What you have to do: Transcribe all of the data exactly. Omit the pictures.

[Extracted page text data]
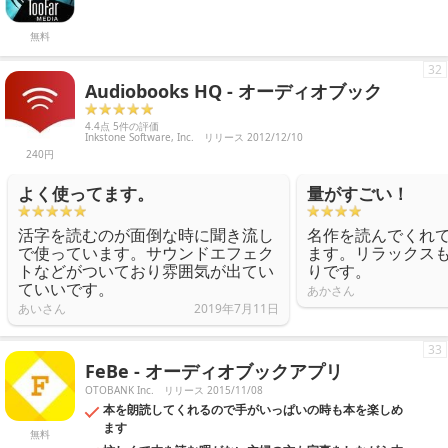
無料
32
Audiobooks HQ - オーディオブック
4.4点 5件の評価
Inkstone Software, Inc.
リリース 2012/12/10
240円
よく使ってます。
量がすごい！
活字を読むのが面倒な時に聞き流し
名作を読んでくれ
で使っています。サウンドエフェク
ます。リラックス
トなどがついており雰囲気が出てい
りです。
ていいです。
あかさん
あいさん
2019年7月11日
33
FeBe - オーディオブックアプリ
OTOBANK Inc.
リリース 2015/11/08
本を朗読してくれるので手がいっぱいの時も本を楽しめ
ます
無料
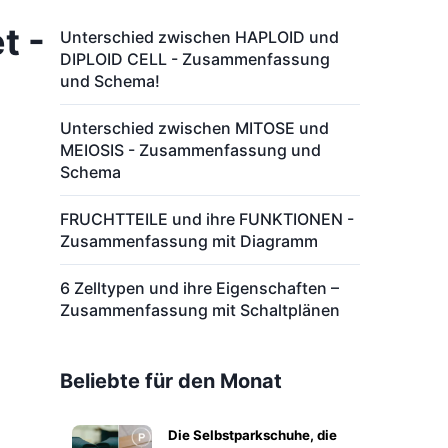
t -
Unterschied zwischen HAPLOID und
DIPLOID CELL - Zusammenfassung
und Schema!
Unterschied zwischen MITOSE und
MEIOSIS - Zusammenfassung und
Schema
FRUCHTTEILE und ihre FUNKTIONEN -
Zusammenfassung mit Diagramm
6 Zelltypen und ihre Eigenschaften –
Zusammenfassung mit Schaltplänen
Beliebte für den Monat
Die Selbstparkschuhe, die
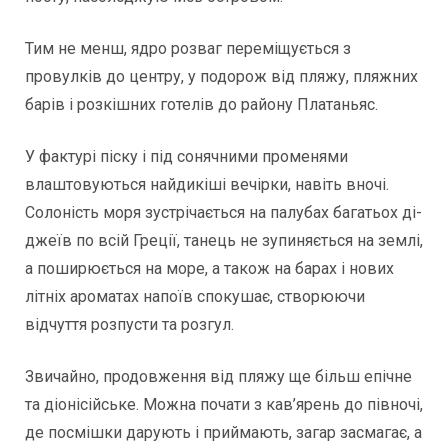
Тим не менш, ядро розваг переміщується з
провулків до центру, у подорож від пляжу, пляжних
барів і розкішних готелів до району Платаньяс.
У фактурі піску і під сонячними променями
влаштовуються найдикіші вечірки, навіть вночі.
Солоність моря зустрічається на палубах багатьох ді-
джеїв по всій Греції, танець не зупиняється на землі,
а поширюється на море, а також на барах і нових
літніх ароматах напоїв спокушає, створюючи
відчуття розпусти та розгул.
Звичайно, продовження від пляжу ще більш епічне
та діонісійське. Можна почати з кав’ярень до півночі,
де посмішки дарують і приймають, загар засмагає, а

Result of this task:
無料
32
Audiobooks HQ - オーディオブック
4.4点 5件の評価
Inkstone Software, Inc.
リリース 2012/12/10
240円
よく使ってます。
量がすごい！
活字を読むのが面倒な時に聞き流し
名作を読んでくれ
で使っています。サウンドエフェク
ます。リラックス
トなどがついており雰囲気が出てい
りです。
ていいです。
あかさん
あいさん
2019年7月11日
33
FeBe - オーディオブックアプリ
OTOBANK Inc.
リリース 2015/11/08
本を朗読してくれるので手がいっぱいの時も本を楽しめ
ます
無料
t -
Unterschied zwischen HAPLOID und
DIPLOID CELL - Zusammenfassung
und Schema!
Unterschied zwischen MITOSE und
MEIOSIS - Zusammenfassung und
Schema
FRUCHTTEILE und ihre FUNKTIONEN -
Zusammenfassung mit Diagramm
6 Zelltypen und ihre Eigenschaften –
Zusammenfassung mit Schaltplänen
Beliebte für den Monat
Die Selbstparkschuhe, die
Тим не менш, ядро розваг переміщується з
провулків до центру, у подорож від пляжу, пляжних
барів і розкішних готелів до району Платаньяс.
У фактурі піску і під сонячними променями
влаштовуються найдикіші вечірки, навіть вночі.
Солоність моря зустрічається на палубах багатьох ді-
джеїв по всій Греції, танець не зупиняється на землі,
а поширюється на море, а також на барах і нових
літніх ароматах напоїв спокушає, створюючи
відчуття розпусти та розгул.
Звичайно, продовження від пляжу ще більш епічне
та діонісійське. Можна почати з кав’ярень до півночі,
де посмішки дарують і приймають, загар засмагає, а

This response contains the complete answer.